The task » I need the number of lines in the following entries that hold the word "search", and no other text.

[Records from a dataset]
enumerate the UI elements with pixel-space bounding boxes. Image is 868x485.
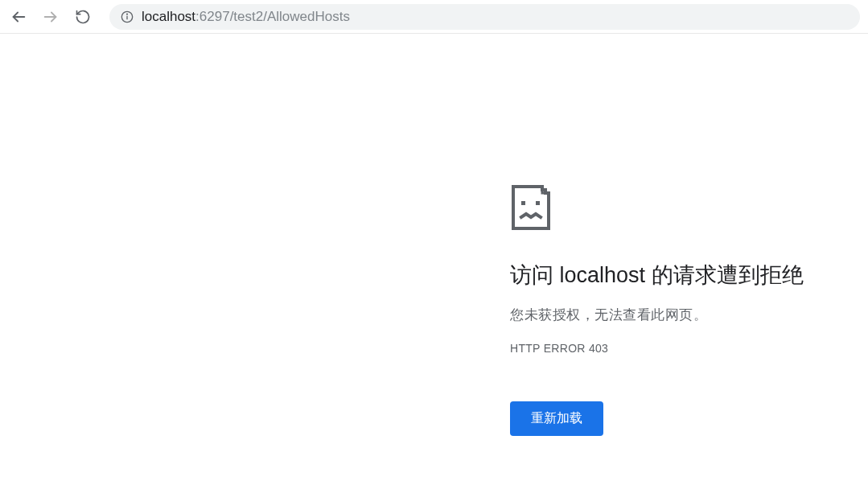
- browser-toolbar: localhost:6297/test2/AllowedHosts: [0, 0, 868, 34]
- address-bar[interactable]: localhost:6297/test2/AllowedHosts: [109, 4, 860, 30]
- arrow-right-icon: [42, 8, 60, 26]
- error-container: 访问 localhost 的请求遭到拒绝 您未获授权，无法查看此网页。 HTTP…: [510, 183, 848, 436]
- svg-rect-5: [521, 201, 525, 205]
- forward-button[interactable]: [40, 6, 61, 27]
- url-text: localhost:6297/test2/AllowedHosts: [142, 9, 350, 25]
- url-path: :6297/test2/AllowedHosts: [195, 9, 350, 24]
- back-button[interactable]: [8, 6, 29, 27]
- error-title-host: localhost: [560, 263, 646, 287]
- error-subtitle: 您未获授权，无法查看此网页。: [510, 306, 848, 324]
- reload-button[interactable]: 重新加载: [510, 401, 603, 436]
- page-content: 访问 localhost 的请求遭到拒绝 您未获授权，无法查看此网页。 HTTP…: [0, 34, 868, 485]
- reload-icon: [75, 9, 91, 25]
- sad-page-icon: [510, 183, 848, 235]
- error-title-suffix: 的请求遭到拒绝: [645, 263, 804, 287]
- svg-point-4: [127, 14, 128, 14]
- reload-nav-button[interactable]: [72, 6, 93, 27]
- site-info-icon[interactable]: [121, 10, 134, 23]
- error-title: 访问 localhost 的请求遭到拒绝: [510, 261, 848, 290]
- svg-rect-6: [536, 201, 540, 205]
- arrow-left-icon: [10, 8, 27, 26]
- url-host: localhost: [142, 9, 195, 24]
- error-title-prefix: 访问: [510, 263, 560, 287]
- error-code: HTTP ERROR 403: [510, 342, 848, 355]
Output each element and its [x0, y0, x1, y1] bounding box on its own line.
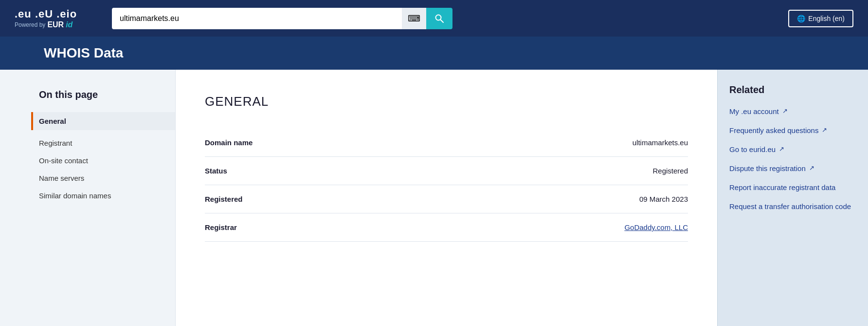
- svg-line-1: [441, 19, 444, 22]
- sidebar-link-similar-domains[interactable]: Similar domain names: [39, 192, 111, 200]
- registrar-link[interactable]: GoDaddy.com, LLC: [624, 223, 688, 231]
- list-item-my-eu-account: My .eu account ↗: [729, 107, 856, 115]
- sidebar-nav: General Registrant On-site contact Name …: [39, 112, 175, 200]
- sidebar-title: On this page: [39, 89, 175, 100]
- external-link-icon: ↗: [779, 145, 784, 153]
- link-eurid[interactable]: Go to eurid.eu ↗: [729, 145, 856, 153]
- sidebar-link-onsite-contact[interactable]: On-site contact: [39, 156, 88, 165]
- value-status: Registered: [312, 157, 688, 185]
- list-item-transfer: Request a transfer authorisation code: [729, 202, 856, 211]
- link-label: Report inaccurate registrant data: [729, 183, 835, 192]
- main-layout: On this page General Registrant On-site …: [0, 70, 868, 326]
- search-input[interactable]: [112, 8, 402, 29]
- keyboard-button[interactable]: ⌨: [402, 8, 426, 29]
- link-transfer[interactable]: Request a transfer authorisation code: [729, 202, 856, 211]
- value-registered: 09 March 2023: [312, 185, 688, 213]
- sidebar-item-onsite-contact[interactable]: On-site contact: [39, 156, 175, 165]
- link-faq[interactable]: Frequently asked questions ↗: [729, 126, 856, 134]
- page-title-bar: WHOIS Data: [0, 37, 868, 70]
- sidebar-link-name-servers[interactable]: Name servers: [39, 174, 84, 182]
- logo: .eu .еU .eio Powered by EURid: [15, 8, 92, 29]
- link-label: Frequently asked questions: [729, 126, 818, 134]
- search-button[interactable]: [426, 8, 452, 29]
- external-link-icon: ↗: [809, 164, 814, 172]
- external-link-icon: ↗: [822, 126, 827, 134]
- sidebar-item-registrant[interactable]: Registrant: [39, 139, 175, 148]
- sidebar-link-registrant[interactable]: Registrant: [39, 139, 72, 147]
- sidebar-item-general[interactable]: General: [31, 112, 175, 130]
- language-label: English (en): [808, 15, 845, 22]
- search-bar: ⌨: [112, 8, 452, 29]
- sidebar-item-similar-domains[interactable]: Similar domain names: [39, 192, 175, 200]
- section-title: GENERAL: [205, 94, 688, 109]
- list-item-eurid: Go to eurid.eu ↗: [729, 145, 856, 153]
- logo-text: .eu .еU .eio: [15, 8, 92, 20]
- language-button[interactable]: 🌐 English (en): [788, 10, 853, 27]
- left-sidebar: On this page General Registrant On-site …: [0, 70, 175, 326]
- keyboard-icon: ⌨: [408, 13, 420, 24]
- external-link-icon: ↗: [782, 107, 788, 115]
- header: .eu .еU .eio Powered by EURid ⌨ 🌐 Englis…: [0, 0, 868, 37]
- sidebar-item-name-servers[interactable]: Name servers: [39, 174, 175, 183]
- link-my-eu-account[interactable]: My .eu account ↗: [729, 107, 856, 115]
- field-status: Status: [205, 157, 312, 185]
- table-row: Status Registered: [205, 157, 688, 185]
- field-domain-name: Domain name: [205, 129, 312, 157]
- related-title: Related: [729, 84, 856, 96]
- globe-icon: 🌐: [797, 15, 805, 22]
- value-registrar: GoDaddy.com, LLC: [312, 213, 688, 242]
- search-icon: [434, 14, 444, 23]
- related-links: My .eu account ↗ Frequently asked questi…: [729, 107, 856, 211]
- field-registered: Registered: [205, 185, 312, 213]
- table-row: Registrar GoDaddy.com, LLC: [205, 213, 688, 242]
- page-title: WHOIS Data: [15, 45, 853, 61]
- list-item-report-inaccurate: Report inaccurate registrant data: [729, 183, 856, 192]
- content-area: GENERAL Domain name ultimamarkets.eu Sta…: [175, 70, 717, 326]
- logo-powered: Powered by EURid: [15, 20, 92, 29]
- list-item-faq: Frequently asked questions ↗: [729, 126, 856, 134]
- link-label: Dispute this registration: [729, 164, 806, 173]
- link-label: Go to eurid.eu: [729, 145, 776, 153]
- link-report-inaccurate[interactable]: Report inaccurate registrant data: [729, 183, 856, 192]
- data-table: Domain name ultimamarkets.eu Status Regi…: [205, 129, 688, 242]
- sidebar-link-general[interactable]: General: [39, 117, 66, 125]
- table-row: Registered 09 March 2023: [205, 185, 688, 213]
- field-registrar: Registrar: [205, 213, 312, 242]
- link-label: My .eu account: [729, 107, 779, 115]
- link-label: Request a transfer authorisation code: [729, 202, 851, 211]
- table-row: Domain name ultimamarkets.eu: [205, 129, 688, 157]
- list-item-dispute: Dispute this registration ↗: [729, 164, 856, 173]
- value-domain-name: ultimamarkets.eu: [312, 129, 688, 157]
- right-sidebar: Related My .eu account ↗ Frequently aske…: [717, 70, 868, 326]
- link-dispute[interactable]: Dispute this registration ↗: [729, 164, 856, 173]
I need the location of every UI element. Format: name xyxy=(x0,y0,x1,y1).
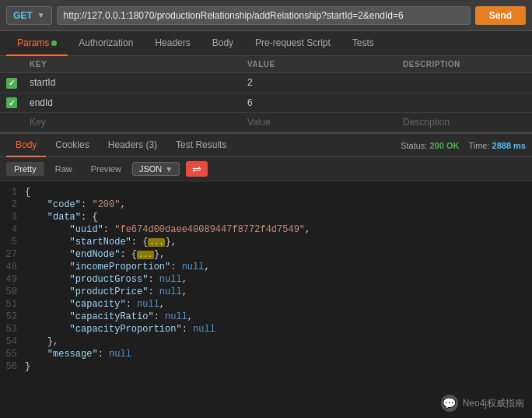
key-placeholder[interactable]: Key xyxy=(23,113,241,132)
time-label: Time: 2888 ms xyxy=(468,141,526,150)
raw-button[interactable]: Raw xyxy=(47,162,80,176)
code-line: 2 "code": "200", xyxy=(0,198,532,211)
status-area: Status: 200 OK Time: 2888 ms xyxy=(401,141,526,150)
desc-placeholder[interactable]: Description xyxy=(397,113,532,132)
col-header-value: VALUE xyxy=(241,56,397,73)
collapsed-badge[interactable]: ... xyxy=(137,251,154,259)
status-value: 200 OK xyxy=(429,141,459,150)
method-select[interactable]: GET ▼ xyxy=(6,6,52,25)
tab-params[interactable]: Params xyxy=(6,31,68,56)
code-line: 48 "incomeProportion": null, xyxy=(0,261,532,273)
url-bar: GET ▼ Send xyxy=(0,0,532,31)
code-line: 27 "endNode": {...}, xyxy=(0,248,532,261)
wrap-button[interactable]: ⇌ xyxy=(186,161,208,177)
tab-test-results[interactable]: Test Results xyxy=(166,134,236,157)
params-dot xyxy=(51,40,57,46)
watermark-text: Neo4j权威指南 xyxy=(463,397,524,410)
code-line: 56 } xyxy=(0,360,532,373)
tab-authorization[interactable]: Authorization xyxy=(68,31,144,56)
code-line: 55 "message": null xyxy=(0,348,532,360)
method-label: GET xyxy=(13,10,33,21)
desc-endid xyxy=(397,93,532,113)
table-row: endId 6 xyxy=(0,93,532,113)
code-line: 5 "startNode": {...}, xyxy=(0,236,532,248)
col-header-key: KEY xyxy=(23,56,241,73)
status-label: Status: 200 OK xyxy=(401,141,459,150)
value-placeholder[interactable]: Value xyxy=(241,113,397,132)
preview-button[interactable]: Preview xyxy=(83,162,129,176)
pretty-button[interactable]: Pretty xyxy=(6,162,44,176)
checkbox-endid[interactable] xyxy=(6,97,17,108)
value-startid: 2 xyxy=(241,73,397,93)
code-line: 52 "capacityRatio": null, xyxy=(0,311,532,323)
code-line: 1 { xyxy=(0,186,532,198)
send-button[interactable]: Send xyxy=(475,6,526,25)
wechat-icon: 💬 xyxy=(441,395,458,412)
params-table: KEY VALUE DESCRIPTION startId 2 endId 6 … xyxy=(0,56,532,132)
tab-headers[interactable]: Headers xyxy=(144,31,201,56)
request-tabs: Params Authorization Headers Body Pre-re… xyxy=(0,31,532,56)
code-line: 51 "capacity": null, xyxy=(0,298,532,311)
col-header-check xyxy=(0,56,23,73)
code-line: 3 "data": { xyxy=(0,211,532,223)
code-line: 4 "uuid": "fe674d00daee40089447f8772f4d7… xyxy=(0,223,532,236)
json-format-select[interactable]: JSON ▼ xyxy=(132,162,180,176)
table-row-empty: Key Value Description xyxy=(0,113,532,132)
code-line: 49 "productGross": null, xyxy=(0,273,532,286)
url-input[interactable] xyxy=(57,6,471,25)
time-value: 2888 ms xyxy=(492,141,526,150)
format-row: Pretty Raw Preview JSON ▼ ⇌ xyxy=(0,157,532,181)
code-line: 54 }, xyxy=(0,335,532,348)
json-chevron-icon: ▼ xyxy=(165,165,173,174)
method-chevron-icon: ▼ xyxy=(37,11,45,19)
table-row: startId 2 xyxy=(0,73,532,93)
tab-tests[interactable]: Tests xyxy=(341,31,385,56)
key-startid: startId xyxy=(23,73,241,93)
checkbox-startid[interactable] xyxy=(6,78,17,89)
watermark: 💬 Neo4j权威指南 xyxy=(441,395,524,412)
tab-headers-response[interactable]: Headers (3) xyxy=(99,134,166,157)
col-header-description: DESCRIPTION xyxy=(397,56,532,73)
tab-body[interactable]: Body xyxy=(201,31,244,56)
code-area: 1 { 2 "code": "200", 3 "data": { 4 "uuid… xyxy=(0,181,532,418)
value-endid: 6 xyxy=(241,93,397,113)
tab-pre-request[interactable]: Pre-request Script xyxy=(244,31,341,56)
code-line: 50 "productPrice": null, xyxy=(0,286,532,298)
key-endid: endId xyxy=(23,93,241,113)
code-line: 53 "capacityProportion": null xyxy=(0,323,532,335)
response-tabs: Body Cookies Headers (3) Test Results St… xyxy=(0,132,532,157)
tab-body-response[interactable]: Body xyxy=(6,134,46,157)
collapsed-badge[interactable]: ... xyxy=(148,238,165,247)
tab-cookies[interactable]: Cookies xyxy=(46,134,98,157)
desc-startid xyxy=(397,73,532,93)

Exercise result » 4